“They Threatened to Kill Us if Nicaragua Rises Up Again”

Jorge Zapata

 

College student Jorge Zapata, released after eight months in prison for protesting against the government, describes threats and abuse in prison.

 

EFE – Confidencial

HAVANA TIMES – The Nicaraguan “civic insurrection” has spawned hundreds of political prisoners and this is the welcome message they get when entering prison: “They told us that if Nicaraguans rise up civically again, they will kill all of us without even thinking about it.”

These are the words of Jorge Zapata, a recently released student who just spent eight months in prison for protesting against the government. Zapata did not tell EFE this until after finishing the interview; he was so bewildered after being in prison that he had forgotten that this was important.

Zapata and 15 other college students were threatened when they entered the largest and highest-security prison in Nicaragua, La Modelo, after they had been beaten during interrogations in El Chipote, the police headquarters that has been denounced as a torture center.

The student confirmed that these threats were made and added: “We believe that they are capable of this…because they can invoke the “Escape Law” which states that if you try to escape the prison system, they have the right to kill you. This “Escape Law” is an assassination law.

The 20-year-old said he was afraid, above all for his family. He realized he could die from one bullet when he survived the July 13 attacks by police and para-police on the National Autonomous University of Nicaragua (UNAN-Managua) and the Divine Providence parish church. Police used rocket-propelled grenade launchers in that attack killing two students.
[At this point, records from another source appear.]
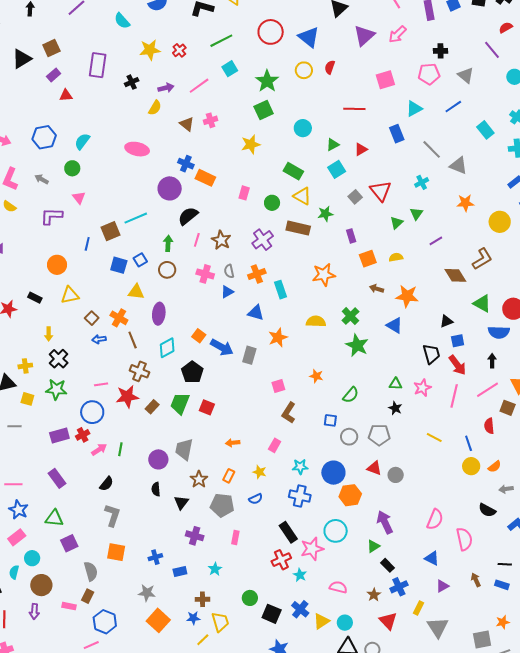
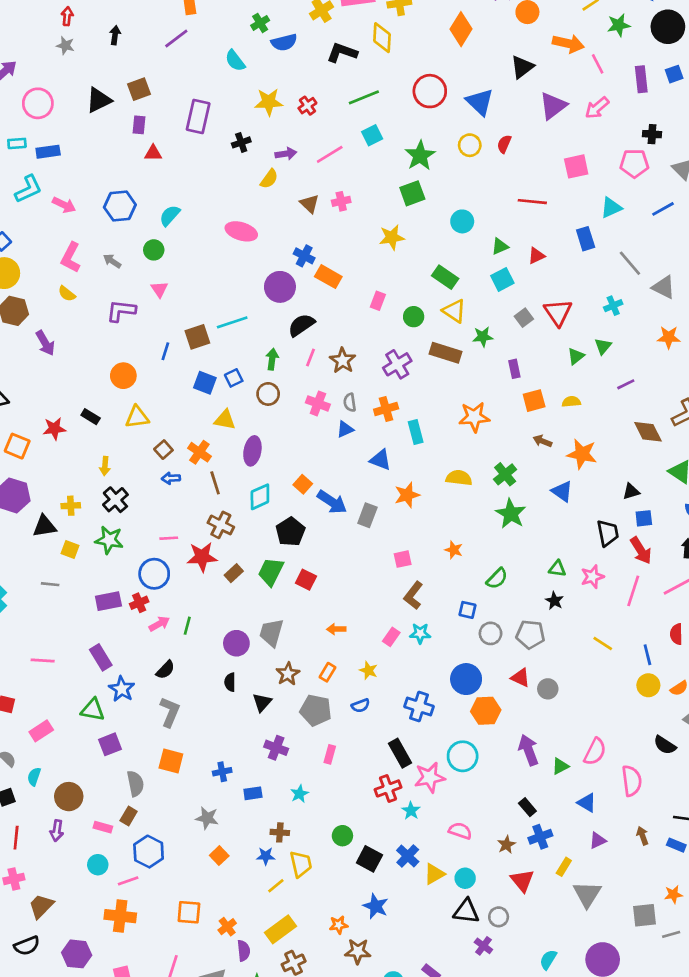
purple rectangle: (54, 75) -> (139, 125), turned -48
cyan star: (300, 467) -> (420, 633), moved
blue star: (18, 510) -> (122, 689), moved
green triangle: (373, 546) -> (560, 766), moved
cyan circle: (32, 558) -> (98, 865), moved
orange square: (158, 620) -> (219, 856), size x0.6

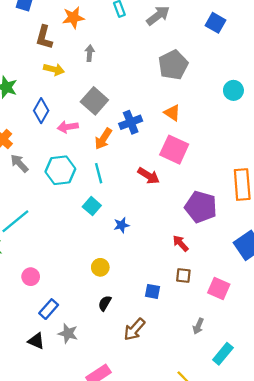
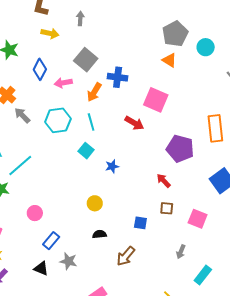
gray pentagon: (173, 65) -> (175, 34), moved
orange triangle: (172, 113) -> (169, 60), moved
blue cross: (131, 122) -> (118, 77), turned 30
black semicircle: (105, 303) -> (99, 234), turned 56

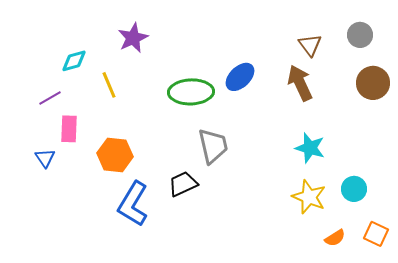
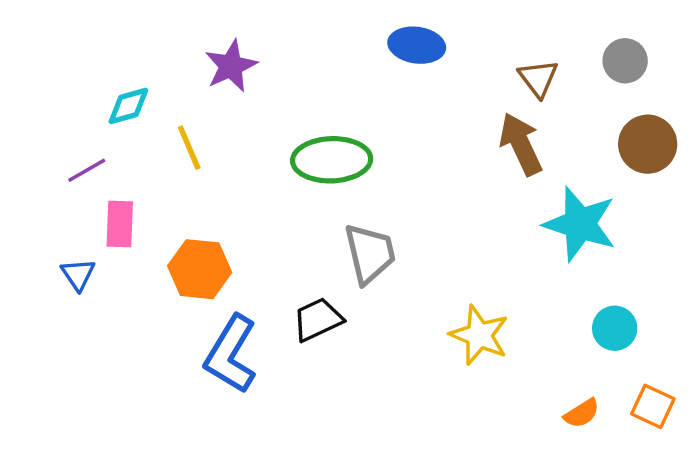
blue ellipse: (240, 77) -> (417, 45), moved, turned 52
cyan star: (310, 148) -> (580, 224), moved, size x1.4
yellow star: (309, 197) -> (479, 335), moved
Zapata—one of 762 political prisoners in the opposition whom Ortega calls “terrorists” or “coup-mongers,” confirmed the accounts from others who affirm that there are foreigners, specifically Cubans, among the “combined security forces.”

He said that he saw one of the Cubans: “On Friday July 13. He had an M-16 and was firing like crazy.”

During the most violent phase of the crisis, protesters used homemade mortars against the government’s military-grade weaponry which included rocket-grenade launchers, AKA assault rifles, PKM machine guns, M16 military rifles and Dragunov sniper rifles, according to organizations like Amnesty International.

According to the Inter-American Commission on Human Rights (IACHR), 325 died because of the violence. Ortega recognizes 199 deaths.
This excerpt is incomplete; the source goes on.